What is the Mediterranean diet and how can you start eating one of the healthiest diets in the world? First and foremost, the Mediterranean diet is rich in fruits, vegetables, whole grains, legumes and olive oil. It features fish and poultry — lean sources of protein — over red meat. In addition, red wine is consumed regularly but only in moderate amounts.

Research suggests that the benefits of following recipes from a Mediterranean diet book may be many, including improved weight loss, better control of blood glucose (sugar) levels and lowered risk of depression – to name a few.

Eating just like those in the Mediterranean do has also been linked with a reduction in levels of inflammation, a risk factor for heart attack, stroke and Alzheimer’s disease.

If the idea of changing your entire diet and shopping to reflect that change seems a bit daunting, you can start small. Wiping the slate entirely clean may not be needed. Instead, take small steps toward eating more in the Mediterranean-style. Choose one of the strategies we’ll be showing you below:

 

Change Your Oil

If you’ve been cooking with the use of vegetable or coconut oil, you may want to make the switch to extra-virgin olive oil. Olive oil is rich is monounsaturated fatty acids which may help improve HDL cholesterol, the “good” type of cholesterol.

HDL cholesterol ferries “bad” LDL particles out of the arteries, according to a 2017 study. The use of olive oil in homemade salad dressings and vinaigrettes is a must-try. You can also drizzle it on finished dishes such as fish or chicken to help boost flavor. You can also swap butter for olive oil in mashed potatoes, pasta and more.

 

Consume More Fish

Fish is considered the go-to protein in the Mediterranean diet. This diet puts emphasis on fatty fish such as salmon, sardines and mackerel. These fish are rich in heart- and brain-healthy omega-3 fatty acids. Even those fish that are leaner and have less fat (such as cod) are still worth trying, as they help provide a good source of protein.

If you currently don’t get a lot of fish in your diet, an easy point of entry is to designate one day every week as “fish” night.

 

Consume More Whole Grains

You can freely experiment with “real” whole grains that are still in their “whole” form and haven’t been refined. For example, quinoa can be cooked up in just 20 minutes, making it a great side dish. Barley is full of fiber and it’s filling; pair it with mushrooms for a steamy, satisfying soup.

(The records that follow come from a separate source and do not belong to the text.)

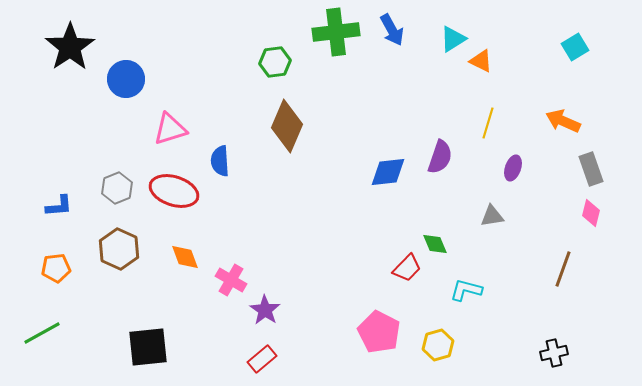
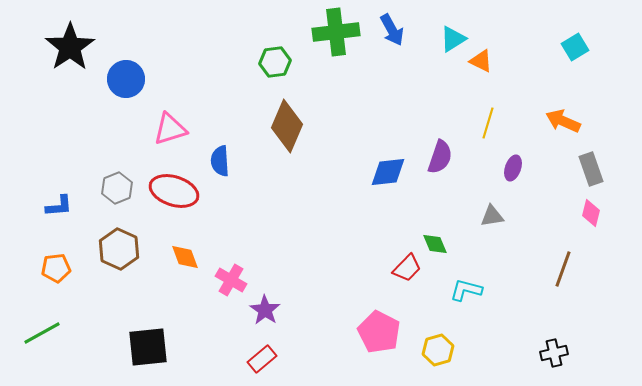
yellow hexagon: moved 5 px down
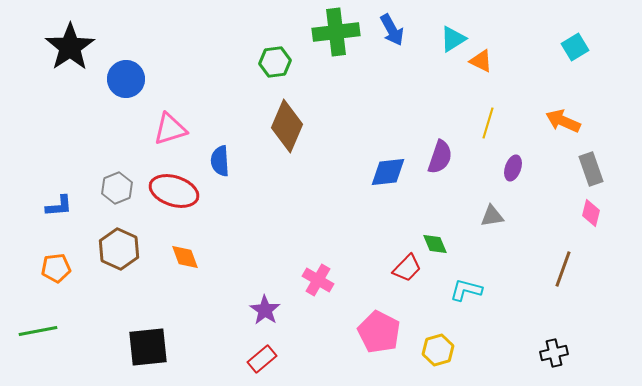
pink cross: moved 87 px right
green line: moved 4 px left, 2 px up; rotated 18 degrees clockwise
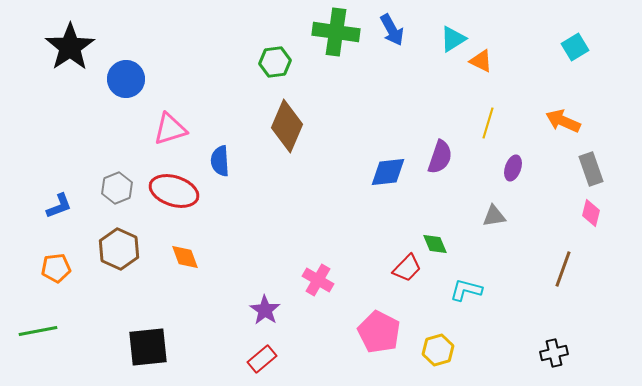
green cross: rotated 15 degrees clockwise
blue L-shape: rotated 16 degrees counterclockwise
gray triangle: moved 2 px right
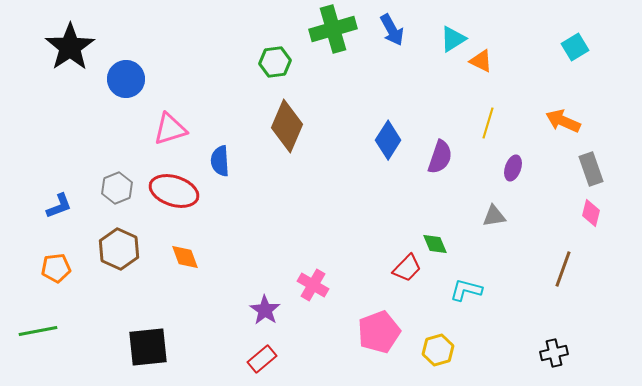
green cross: moved 3 px left, 3 px up; rotated 24 degrees counterclockwise
blue diamond: moved 32 px up; rotated 51 degrees counterclockwise
pink cross: moved 5 px left, 5 px down
pink pentagon: rotated 24 degrees clockwise
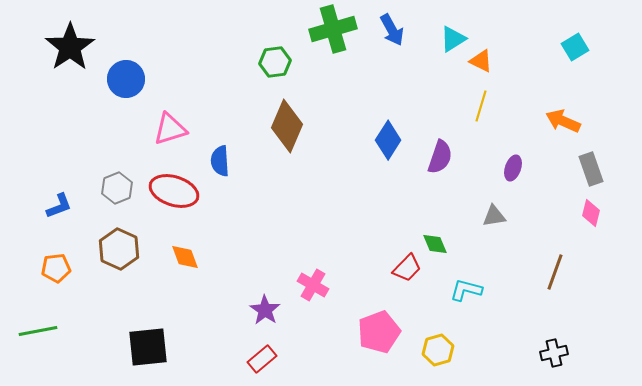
yellow line: moved 7 px left, 17 px up
brown line: moved 8 px left, 3 px down
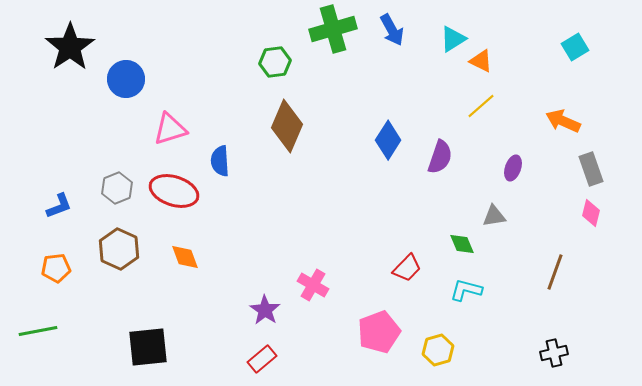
yellow line: rotated 32 degrees clockwise
green diamond: moved 27 px right
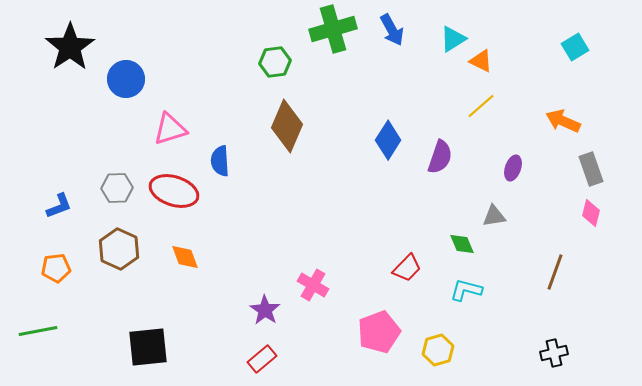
gray hexagon: rotated 20 degrees clockwise
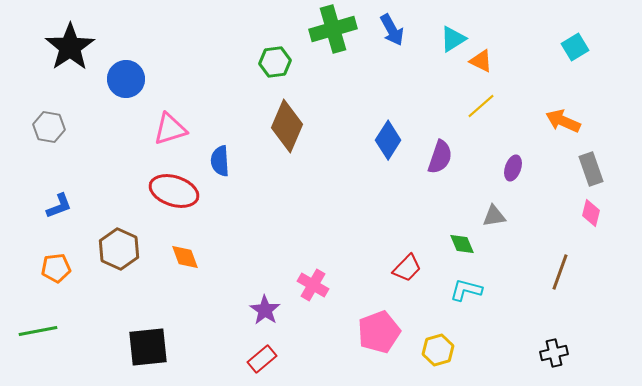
gray hexagon: moved 68 px left, 61 px up; rotated 12 degrees clockwise
brown line: moved 5 px right
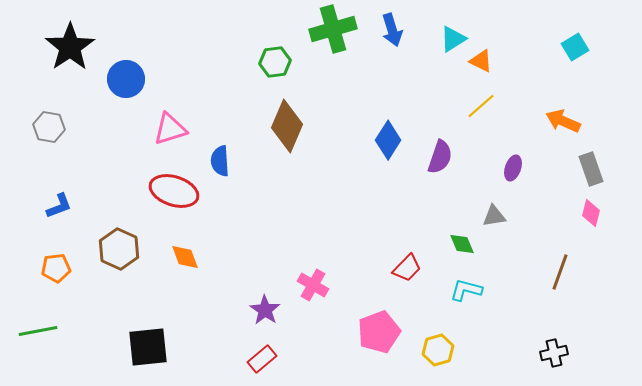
blue arrow: rotated 12 degrees clockwise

Remember that you need to supplement your intake with other whole-grain products, such as whole-wheat bread and pasta. Always look for the term “whole” or “whole grain” on the label when buying your grains. If you still find it hard to make a switch, you can always mix half whole-wheat with the refined kind.

Eating like a Mediterranean is as much about lifestyle as it is about dieting, and it can also be used to help better yourself. You can look for Mediterranean diet recipes for weight loss, for improving of heart health ad so much more. Just remember to stick to the proper portions rather than overdo it, since too much of something can still be bad for you.